> Instructions for the task: Only the lines from the line containing "A thoughtfully selecte" to the end of the entries, both included, belong in your answer, and each must match exactly.

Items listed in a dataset
+===+
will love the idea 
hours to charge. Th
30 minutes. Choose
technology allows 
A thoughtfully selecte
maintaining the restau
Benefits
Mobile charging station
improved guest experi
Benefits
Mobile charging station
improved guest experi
+===+
> Your solution:
A thoughtfully selecte
maintaining the restau
Benefits
Mobile charging station
improved guest experi
Benefits
Mobile charging station
improved guest experi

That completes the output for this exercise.